- _SUPPLIED RECORDS_:
━━━━━━━━

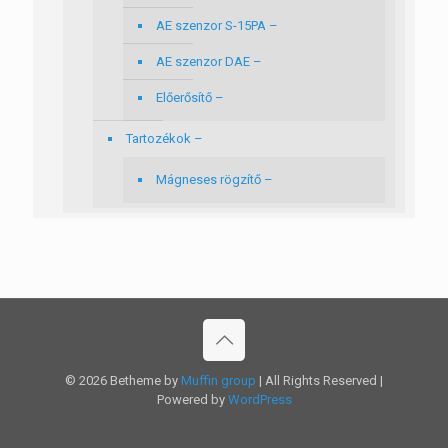
AE szenzor S-15PA –
AE szenzor DAE –
Előerősítő –
Tartozékok –
Mágneses rögzítő –
© 2026 Betheme by
Muffin group
| All Rights Reserved |
Powered by
WordPress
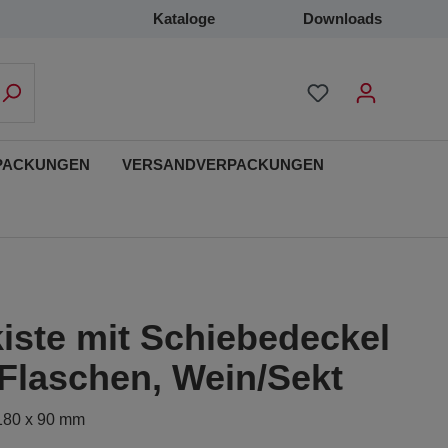
Kataloge
Downloads
PACKUNGEN
VERSANDVERPACKUNGEN
iste mit Schiebedeckel
 Flaschen, Wein/Sekt
 180 x 90 mm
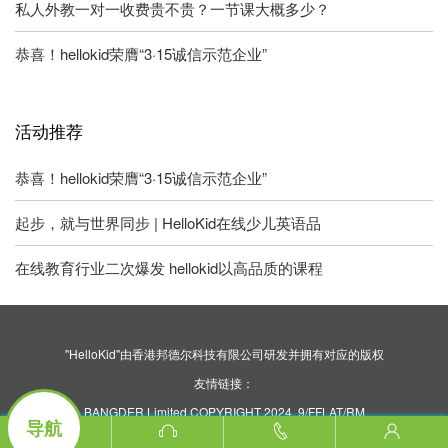
私人外教一对一收费贵不贵？一节课大概多少？
恭喜！hellokid荣膺“3·15诚信示范企业”
活动推荐
恭喜！hellokid荣膺“3·15诚信示范企业”
起步，就与世界同步 | HelloKid在线少儿英语品
在线教育行业二次爆发 hellokid以高品质的课程
"HelloKid"由香港邦德尔科技有限公司研发并拥有对应的版权
友情链接：
BANGDER Limited COPYRIGHT 2024. 9/FFLAT/RM
导航
ASILVERCORP INTERNATIONAL TOWER707-713
NATHAN ROAD MONGKOK KL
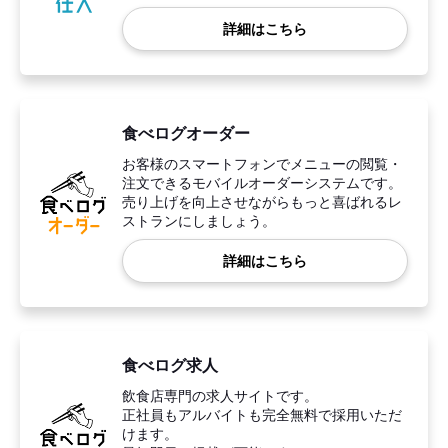
詳細はこちら
食べログオーダー
お客様のスマートフォンでメニューの閲覧・
注文できるモバイルオーダーシステムです。
売り上げを向上させながらもっと喜ばれるレ
ストランにしましょう。
詳細はこちら
食べログ求人
飲食店専門の求人サイトです。
正社員もアルバイトも完全無料で採用いただ
けます。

━━━━━━━━

- _YOUR TASK_:
The answer is the listing above restated word for word, pictures removed.

- _YOUR RESPONSE_:
AE szenzor S-15PA –
AE szenzor DAE –
Előerősítő –
Tartozékok –
Mágneses rögzítő –
© 2026 Betheme by
Muffin group
| All Rights Reserved |
Powered by
WordPress
Kataloge
Downloads
PACKUNGEN
VERSANDVERPACKUNGEN
iste mit Schiebedeckel
 Flaschen, Wein/Sekt
 180 x 90 mm
私人外教一对一收费贵不贵？一节课大概多少？
恭喜！hellokid荣膺“3·15诚信示范企业”
活动推荐
恭喜！hellokid荣膺“3·15诚信示范企业”
起步，就与世界同步 | HelloKid在线少儿英语品
在线教育行业二次爆发 hellokid以高品质的课程
"HelloKid"由香港邦德尔科技有限公司研发并拥有对应的版权
友情链接：
BANGDER Limited COPYRIGHT 2024. 9/FFLAT/RM
导航
ASILVERCORP INTERNATIONAL TOWER707-713
NATHAN ROAD MONGKOK KL
詳細はこちら
食べログオーダー
お客様のスマートフォンでメニューの閲覧・
注文できるモバイルオーダーシステムです。
売り上げを向上させながらもっと喜ばれるレ
ストランにしましょう。
詳細はこちら
食べログ求人
飲食店専門の求人サイトです。
正社員もアルバイトも完全無料で採用いただ
けます。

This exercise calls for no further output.